Sigh, its just so much easier to let free markets ‘regulate’ then let ‘experts’ inform bureaucrats on how an industry should be ran.

Since I Have Integrity

Sunday, February 17th, 2008

I oppose this legislation:

There are signs that the “concealed carry” group was making headway even before the tragedy at Northern Illinois. Earlier this month the South Dakota House of Representatives voted overwhelmingly to force state universities to allow students to carry weapons on campus, according to GOP state Rep. Tom Brunner. The bill, which Brunner sponsored, recently died in the state senate, but Brunner said he intends to bring it back as soon as he can. “It’s not an issue that’s going to go away,” Brunner said. “We feel pretty passionate [that] students and teachers should have a right to defend themselves, and weapons on campus should be a part of the plan.”

The state has no business interfering with a private entities rules and regulations. I would be more amenable to the state saying that if you don’t follow this legislation then we will pull state funding from the school. You know, give Universities incentive to behave in a fashion the state deems appropriate.

Sorry It’s Science

Friday, February 8th, 2008

Playing video games can increase violence.

Playing video games increases aggression in some children and young adults and normalizes killing, some doctors said.

Research suggests that violent video games can make children feel different. A brain scan of a teenager who has just played what was deemed a nonviolent video game was compared to the scan of a teen who had just spent 30 minutes playing a violent game. Indiana School of Medicine researchers said highlighted areas in the brains showed increased activity in the areas involved in emotional arousal.

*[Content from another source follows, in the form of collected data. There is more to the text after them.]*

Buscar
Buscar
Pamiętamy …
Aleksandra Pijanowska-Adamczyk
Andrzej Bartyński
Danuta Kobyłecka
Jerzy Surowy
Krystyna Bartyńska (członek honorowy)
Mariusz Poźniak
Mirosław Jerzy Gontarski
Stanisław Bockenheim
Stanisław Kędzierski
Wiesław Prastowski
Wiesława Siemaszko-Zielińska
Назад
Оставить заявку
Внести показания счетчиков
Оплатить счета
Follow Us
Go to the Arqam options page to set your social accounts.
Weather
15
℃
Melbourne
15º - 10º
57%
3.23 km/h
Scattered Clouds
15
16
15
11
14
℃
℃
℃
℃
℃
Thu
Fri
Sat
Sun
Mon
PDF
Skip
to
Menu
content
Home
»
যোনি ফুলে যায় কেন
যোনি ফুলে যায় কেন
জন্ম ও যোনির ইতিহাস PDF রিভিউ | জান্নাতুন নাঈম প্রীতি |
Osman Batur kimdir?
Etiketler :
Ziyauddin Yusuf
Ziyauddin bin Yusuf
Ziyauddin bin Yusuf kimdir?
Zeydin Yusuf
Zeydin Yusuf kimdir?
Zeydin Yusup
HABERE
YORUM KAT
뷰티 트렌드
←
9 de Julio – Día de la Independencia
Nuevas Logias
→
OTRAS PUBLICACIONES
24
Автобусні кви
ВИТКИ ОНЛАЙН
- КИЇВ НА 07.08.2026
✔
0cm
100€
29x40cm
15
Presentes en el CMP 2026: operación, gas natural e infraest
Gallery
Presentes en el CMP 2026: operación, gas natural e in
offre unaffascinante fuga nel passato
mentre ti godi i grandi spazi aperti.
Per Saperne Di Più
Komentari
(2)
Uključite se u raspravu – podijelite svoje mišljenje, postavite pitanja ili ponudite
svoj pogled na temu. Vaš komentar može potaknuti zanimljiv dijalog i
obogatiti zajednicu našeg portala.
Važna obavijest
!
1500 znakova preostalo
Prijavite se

“Exposure to violent video games, even E rated video games, increases aggressive thoughts, increases pro-social behavior and increases general arousal,” said Dr. Greg Snyder, a psychologist at Omaha’s Children’s Hospital.

Clearly their is a need for tougher regulation on video game playing. Its seems unwise to have our children being pushed into more violent modes of thinking because of video games.

Perhaps we could ban all video games that are evaluated to be to violent. Or maybe instead just make it illegal to sell these games to those under eighteen.